GOAL OF THE EXERCISE. All of the data beneath this instruction is to be transcribed word for word.

---------- DATA LISTING

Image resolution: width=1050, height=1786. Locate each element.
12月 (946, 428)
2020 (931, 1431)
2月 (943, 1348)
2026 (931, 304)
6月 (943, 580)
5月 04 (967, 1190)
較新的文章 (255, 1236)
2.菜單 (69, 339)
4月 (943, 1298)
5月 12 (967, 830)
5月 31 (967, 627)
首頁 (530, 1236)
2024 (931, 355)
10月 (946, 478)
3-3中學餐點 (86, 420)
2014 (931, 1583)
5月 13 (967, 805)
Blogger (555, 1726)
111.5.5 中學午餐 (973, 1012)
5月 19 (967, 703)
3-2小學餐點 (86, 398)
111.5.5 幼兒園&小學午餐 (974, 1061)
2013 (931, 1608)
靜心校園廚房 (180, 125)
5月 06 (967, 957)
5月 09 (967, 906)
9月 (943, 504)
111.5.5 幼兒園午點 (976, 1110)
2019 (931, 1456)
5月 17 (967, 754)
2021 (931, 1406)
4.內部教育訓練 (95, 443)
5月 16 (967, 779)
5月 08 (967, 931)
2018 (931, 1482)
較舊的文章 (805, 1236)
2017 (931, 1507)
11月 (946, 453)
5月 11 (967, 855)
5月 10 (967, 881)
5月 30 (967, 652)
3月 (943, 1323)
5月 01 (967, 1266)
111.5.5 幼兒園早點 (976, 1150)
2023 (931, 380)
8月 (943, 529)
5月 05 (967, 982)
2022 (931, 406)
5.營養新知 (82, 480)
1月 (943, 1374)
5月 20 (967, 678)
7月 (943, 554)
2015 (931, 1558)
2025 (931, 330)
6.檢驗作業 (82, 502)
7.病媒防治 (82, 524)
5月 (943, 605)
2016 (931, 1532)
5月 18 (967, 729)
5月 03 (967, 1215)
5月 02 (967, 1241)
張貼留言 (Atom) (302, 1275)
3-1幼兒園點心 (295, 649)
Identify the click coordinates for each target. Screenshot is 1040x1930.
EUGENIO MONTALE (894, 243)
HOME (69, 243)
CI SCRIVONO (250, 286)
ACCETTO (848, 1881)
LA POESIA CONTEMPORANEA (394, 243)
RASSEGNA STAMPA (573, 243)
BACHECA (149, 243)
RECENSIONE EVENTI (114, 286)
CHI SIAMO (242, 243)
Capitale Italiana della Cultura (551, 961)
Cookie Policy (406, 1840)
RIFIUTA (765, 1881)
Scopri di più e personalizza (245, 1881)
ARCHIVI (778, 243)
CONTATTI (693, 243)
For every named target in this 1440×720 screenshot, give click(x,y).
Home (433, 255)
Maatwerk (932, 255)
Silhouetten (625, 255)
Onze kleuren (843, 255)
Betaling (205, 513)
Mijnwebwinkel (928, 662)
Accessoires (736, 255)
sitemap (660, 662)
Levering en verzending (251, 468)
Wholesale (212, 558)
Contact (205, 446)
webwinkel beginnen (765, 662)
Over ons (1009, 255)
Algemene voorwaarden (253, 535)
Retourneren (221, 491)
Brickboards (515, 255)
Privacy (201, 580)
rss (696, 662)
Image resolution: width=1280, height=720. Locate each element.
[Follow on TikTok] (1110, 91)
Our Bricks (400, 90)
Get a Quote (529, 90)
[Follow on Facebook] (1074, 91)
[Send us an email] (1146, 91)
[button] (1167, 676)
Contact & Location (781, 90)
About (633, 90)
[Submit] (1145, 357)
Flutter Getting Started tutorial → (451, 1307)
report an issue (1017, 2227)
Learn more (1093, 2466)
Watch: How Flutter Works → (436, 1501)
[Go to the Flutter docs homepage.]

--------------------

FINISHED EXERCISE.
Image resolution: width=1050, height=1786. Locate each element.
12月 (946, 428)
2020 (931, 1431)
2月 (943, 1348)
2026 (931, 304)
6月 (943, 580)
5月 04 (967, 1190)
較新的文章 (255, 1236)
2.菜單 (69, 339)
4月 (943, 1298)
5月 12 (967, 830)
5月 31 (967, 627)
首頁 (530, 1236)
2024 (931, 355)
10月 (946, 478)
3-3中學餐點 (86, 420)
2014 (931, 1583)
5月 13 (967, 805)
Blogger (555, 1726)
111.5.5 中學午餐 (973, 1012)
5月 19 (967, 703)
3-2小學餐點 (86, 398)
111.5.5 幼兒園&小學午餐 (974, 1061)
2013 (931, 1608)
靜心校園廚房 (180, 125)
5月 06 (967, 957)
5月 09 (967, 906)
9月 (943, 504)
111.5.5 幼兒園午點 (976, 1110)
2019 (931, 1456)
5月 17 (967, 754)
2021 (931, 1406)
4.內部教育訓練 (95, 443)
5月 16 (967, 779)
5月 08 (967, 931)
2018 (931, 1482)
較舊的文章 (805, 1236)
2017 (931, 1507)
11月 (946, 453)
5月 11 (967, 855)
5月 10 (967, 881)
5月 30 (967, 652)
3月 (943, 1323)
5月 01 (967, 1266)
111.5.5 幼兒園早點 (976, 1150)
2023 (931, 380)
8月 (943, 529)
5月 05 (967, 982)
2022 (931, 406)
5.營養新知 (82, 480)
1月 (943, 1374)
5月 20 (967, 678)
7月 (943, 554)
2015 (931, 1558)
2025 (931, 330)
6.檢驗作業 (82, 502)
7.病媒防治 (82, 524)
5月 (943, 605)
2016 (931, 1532)
5月 18 (967, 729)
5月 03 (967, 1215)
5月 02 (967, 1241)
張貼留言 (Atom) (302, 1275)
3-1幼兒園點心 (295, 649)
Identify the click coordinates for each target. Screenshot is 1040x1930.
EUGENIO MONTALE (894, 243)
HOME (69, 243)
CI SCRIVONO (250, 286)
ACCETTO (848, 1881)
LA POESIA CONTEMPORANEA (394, 243)
RASSEGNA STAMPA (573, 243)
BACHECA (149, 243)
RECENSIONE EVENTI (114, 286)
CHI SIAMO (242, 243)
Capitale Italiana della Cultura (551, 961)
Cookie Policy (406, 1840)
RIFIUTA (765, 1881)
Scopri di più e personalizza (245, 1881)
ARCHIVI (778, 243)
CONTATTI (693, 243)
For every named target in this 1440×720 screenshot, give click(x,y).
Home (433, 255)
Maatwerk (932, 255)
Silhouetten (625, 255)
Onze kleuren (843, 255)
Betaling (205, 513)
Mijnwebwinkel (928, 662)
Accessoires (736, 255)
sitemap (660, 662)
Levering en verzending (251, 468)
Wholesale (212, 558)
Contact (205, 446)
webwinkel beginnen (765, 662)
Over ons (1009, 255)
Algemene voorwaarden (253, 535)
Retourneren (221, 491)
Brickboards (515, 255)
Privacy (201, 580)
rss (696, 662)
Image resolution: width=1280, height=720. Locate each element.
[Follow on TikTok] (1110, 91)
Our Bricks (400, 90)
Get a Quote (529, 90)
[Follow on Facebook] (1074, 91)
[Send us an email] (1146, 91)
[button] (1167, 676)
Contact & Location (781, 90)
About (633, 90)
[Submit] (1145, 357)
Flutter Getting Started tutorial → (451, 1307)
report an issue (1017, 2227)
Learn more (1093, 2466)
Watch: How Flutter Works → (436, 1501)
[Go to the Flutter docs homepage.]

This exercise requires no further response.